Re: [che-dev] How to collect and persist all workspace logs?

Hello team,
we've got into troubles with the implementation of writing the logs of
container's stdout to the files. It is quite unfortunate as we've
spent some time analyzing the feature, but that's life.

Original idea was to modify the command of the image so it would
redirect the output into the file, something like `<command> | tee
c1.log`. However, it is very hard to impossible to achieve that. My
idea was to pass the `args` to the container command. This does not
work and I think that it's caused by arguments being passed in quotes
under the hood so it became something like `<command> '| tee c1.log'`,
which does not do what we want.

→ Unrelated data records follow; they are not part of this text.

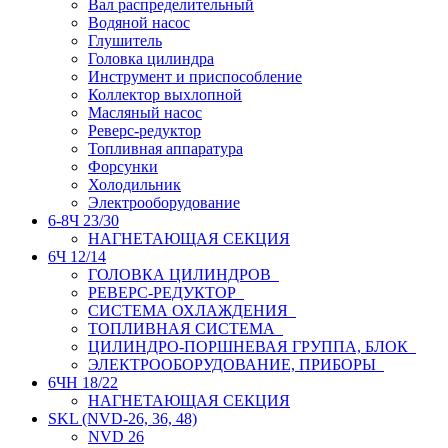
Вал распределительный
Водяной насос
Глушитель
Головка цилиндра
Инструмент и приспособление
Коллектор выхлопной
Масляный насос
Реверс-редуктор
Топливная аппаратура
Форсунки
Холодильник
Электрооборудование
6-8Ч 23/30
НАГНЕТАЮЩАЯ СЕКЦИЯ
6Ч 12/14
ГОЛОВКА ЦИЛИНДРОВ
РЕВЕРС-РЕДУКТОР
СИСТЕМА ОХЛАЖДЕНИЯ
ТОПЛИВНАЯ СИСТЕМА
ЦИЛИНДРО-ПОРШНЕВАЯ ГРУППА, БЛОК
ЭЛЕКТРООБОРУДОВАНИЕ, ПРИБОРЫ
6ЧН 18/22
НАГНЕТАЮЩАЯ СЕКЦИЯ
SKL (NVD-26, 36, 48)
NVD 26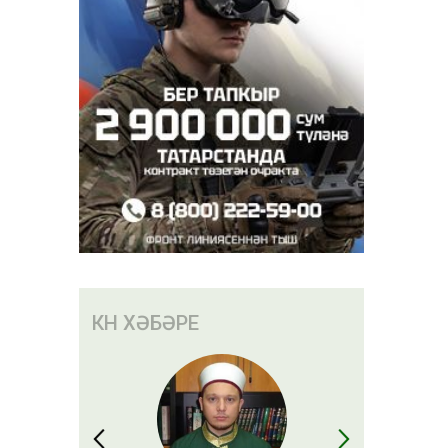
КӨН ХӘБӘРЕ
иның
дә вафат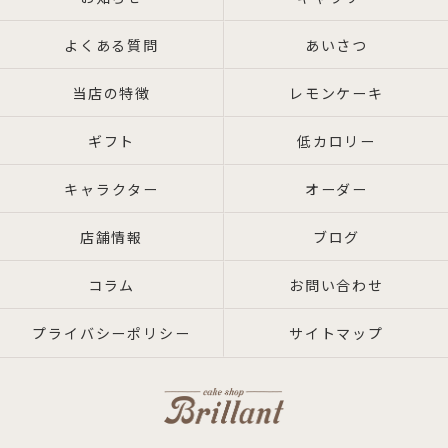
よくある質問
あいさつ
当店の特徴
レモンケーキ
ギフト
低カロリー
キャラクター
オーダー
店舗情報
ブログ
コラム
お問い合わせ
プライバシーポリシー
サイトマップ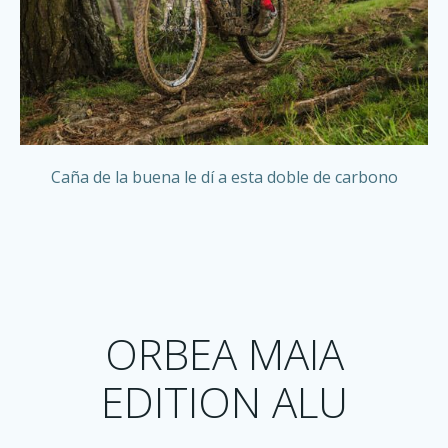
Caña de la buena le dí a esta doble de carbono
ORBEA MAIA
EDITION ALU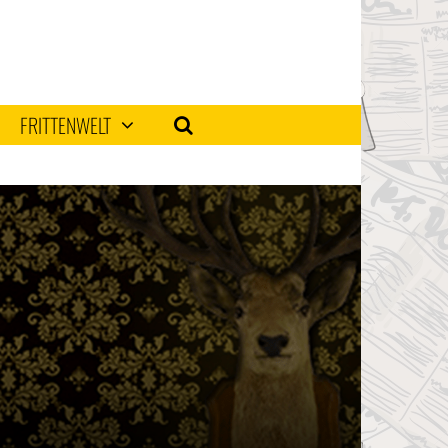
FRITTENWELT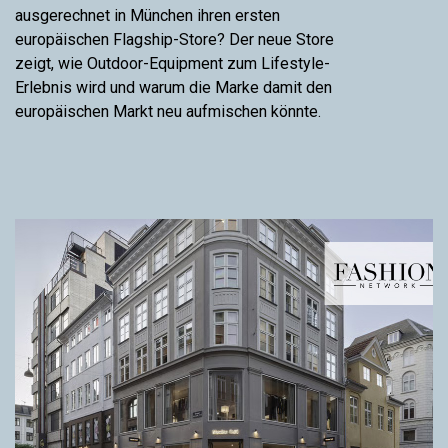
ausgerechnet in München ihren ersten
europäischen Flagship-Store? Der neue Store
zeigt, wie Outdoor-Equipment zum Lifestyle-
Erlebnis wird und warum die Marke damit den
europäischen Markt neu aufmischen könnte.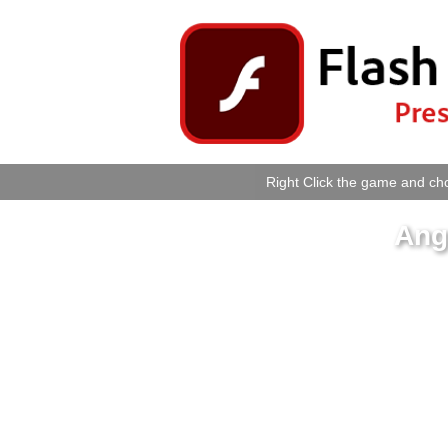
Right Click the game and cho
Ang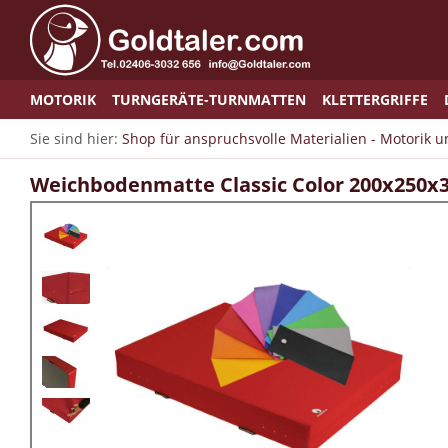
MOTORIK
TURNGERÄTE-TURNMATTEN
KLETTERGRIFFE
Sie sind hier:
Shop für anspruchsvolle Materialien - Motorik 
Weichbodenmatte Classic Color 200x250x3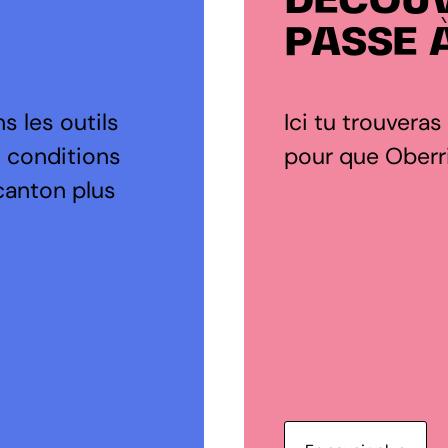
DÉCOUV
PASSE 
s les outils
Ici tu trouveras
s conditions
pour que Oberri
canton plus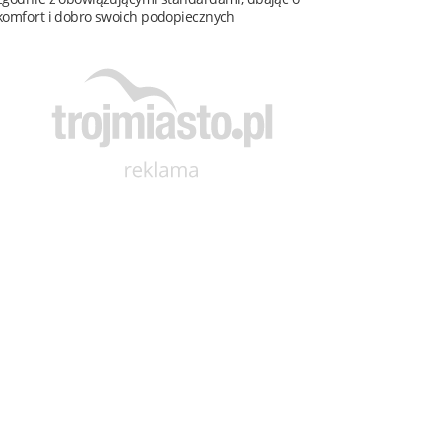
komfort i dobro swoich podopiecznych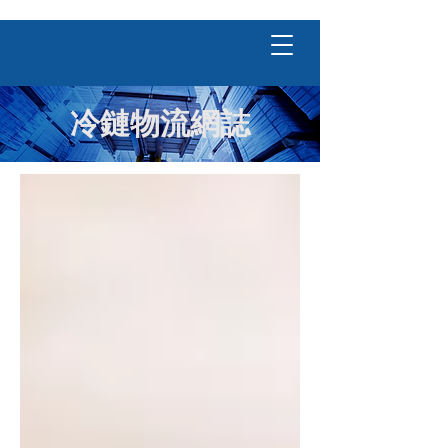
冷鏈物流網誌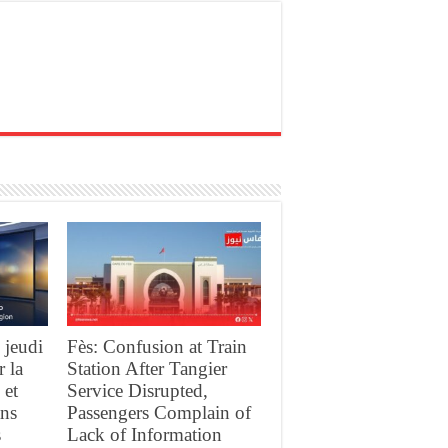
 jeudi
Fès: Confusion at Train
r la
Station After Tangier
 et
Service Disrupted,
ans
Passengers Complain of
s
Lack of Information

To actually update the command, we
would need to have full image pulled and then somehow inspect it to
get the original command and update it. This would mean very high
intervention in current workspace startup logic with uncertain result
and high risk.

So where to go next? We have few ideas:

# Namespace log collector component (I have a working prototype of this)
  - will run in extra pod in the namespace of the workspace
  - will be watching for workspace pods and when there's some and
running, it will start follow the logs of all containers and write
them to files
  - one instance per namespace
  - lifecycle managed by che-server (can scale down when no workspace
is running and scale up before first workspace start)
  - should be quite gentle with hw resources (TODO: measure),
especially with many workspaces in the same namespace
  - outlive the workspace lifetime, so we should be able to get all the logs
  - logs could be provided to the backend within the same component
  - should be possible to manage file logs from inside the containers
with this component
  - needs extra PVC for logs XOR use workspace's PVC with limitation
that all workspaces will need to run on one node and the logic will
have to be more complex to reflect different Che PVC strategies
  - for "namespace per workspace" or "only one workspace per user"
scenarios, same hw requirements as a sidecar collector

# Workspace log collector sidecar
  - will run as a workspace pod as a sidecar
  - will follow all the container logs of the workspace and write them to PVC
  - no issues with PVC access from multiple pods
  - same lifecycle as the workspace, so it's easier to deploy with
current server logic ("just" add another sidecar)
  - easiest to get file logs from inside the containers as we're in the same pod
  - same lifecycle as the workspace, so we're not sure we get all the
logs before collector is killed
  - extra hw resources consumed per each workspace
  - we will need another component to send the logs to the backend as
we can't rely on workspace pod will manage it in time on workspace

  - che-server will watch and follow the logs of all workspaces and
write them to PVC/Database/?
  - no extra hw resources per workspace/namespace
  - logs are collected directly to the place where they can be
requested so not much extra coding needed to make them accessible on
server API
  - higher network traffic workspace ⇔ che-server
  - keep the connection to all workspaces open all the time
  - higher hw requirements on che-server
  - hard to impossible to get file logs from inside the containers,
probably will need another component that will run on-exit inside
workspace's namespace

Important question here is how hard requirement is to get the file
logs from the inside of the containers (e.g. language servers)? This
can be an important thing to decide which way to go.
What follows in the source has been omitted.